Use the TPC-DS sample dataset to evaluate system performance

Databricks provides access to the TPC-DS benchmark dataset, a widely used benchmark for testing the performance of systems built for data warehousing and analytics. The dataset is available in two sizes by default in every Unity Catalog-enabled workspace. These datasets are ideal for testing Databricks performance on a standardized benchmark that simulates realistic retail and e-commerce business scenarios. To learn more about this dataset, see the TPC-DS benchmark documentation.

What's included

The TPC-DS datasets are available in the samples catalog with the following schemas:

  • tpcds_sf1 — Small-scale dataset (approximately 1 GB)
  • tpcds_sf1000 — Large-scale dataset (approximately 1 TB)

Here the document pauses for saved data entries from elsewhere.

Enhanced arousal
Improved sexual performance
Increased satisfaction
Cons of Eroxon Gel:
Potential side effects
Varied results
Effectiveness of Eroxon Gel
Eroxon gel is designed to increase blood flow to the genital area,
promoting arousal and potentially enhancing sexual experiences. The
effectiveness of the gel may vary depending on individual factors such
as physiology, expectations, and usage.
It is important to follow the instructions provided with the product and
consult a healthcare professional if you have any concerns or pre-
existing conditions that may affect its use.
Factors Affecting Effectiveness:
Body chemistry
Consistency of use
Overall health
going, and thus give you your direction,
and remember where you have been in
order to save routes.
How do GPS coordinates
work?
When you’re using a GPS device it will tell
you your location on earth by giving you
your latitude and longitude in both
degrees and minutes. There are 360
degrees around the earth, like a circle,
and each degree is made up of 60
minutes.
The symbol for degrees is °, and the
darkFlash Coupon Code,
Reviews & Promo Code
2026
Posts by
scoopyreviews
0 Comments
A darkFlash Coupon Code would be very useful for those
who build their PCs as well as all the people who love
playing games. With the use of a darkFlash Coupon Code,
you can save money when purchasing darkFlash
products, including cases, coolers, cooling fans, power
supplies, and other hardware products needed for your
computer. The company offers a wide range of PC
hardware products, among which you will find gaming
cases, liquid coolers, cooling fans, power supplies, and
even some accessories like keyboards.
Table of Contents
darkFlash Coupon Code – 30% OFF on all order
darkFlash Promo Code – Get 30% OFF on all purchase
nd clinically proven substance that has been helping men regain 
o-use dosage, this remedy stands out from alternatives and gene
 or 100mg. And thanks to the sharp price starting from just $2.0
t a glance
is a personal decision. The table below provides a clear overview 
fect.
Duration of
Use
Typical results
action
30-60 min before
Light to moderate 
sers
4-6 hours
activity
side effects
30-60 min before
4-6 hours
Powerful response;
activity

Both datasets share the following qualities:

  • Are read-only and queryable by all users in the workspace
  • Are compatible with SQL warehouses and all-purpose clusters
  • Follow the TPC-DS specification for standardized benchmarking

Prerequisites

You must have access to a SQL warehouse or an all-purpose cluster.

Preview the data

To explore the data in the Catalog Explorer UI:

  1. Click Data icon. Catalog in the sidebar.
  2. Enter tpcds in the search bar. Both schemas are in the samples catalog. Click the name of the schema that you want to view.
  3. The Overview tab lists all tables in the schema. Click a table name to open an overview of the columns and data types in that table.
  4. Use the top navigation to view the table's Sample Data or Details.

Query the data

The following queries use the smaller scale dataset, tpcds_sf1. To use the larger scale dataset, replace the schema name with tpcds_sf1000. Click SQL Editor Icon SQL Editor in the sidebar to open the SQL editor. Then, use the following queries to start exploring the data.

Preview tables

SQL
SHOW TABLES IN samples.tpcds_sf1;

Explore a table

SQL
DESCRIBE TABLE samples.tpcds_sf1.customer;
SELECT * FROM samples.tpcds_sf1.customer LIMIT 10;

Sample join and aggregation

SQL
SELECT
i_category,
d_year,
SUM(ss_net_paid) AS total_revenue
FROM samples.tpcds_sf1.store_sales ss
JOIN samples.tpcds_sf1.item i ON ss.ss_item_sk = i.i_item_sk
JOIN samples.tpcds_sf1.date_dim d ON ss.ss_sold_date_sk = d.d_date_sk
WHERE d.d_year = 2001
GROUP BY i_category, d_year
ORDER BY total_revenue DESC
LIMIT 10;

Best practices

  • Use the query history and query profile to understand performance characteristics and identify optimization opportunities.
  • Start with the smaller tpcds_sf1 dataset for initial testing, then scale up to tpcds_sf1000 for comprehensive performance evaluation.
  • Compare query performance across different SQL warehouse sizes to determine optimal configurations for your workloads.
  • Use these standardized datasets to establish performance baselines and track improvements over time.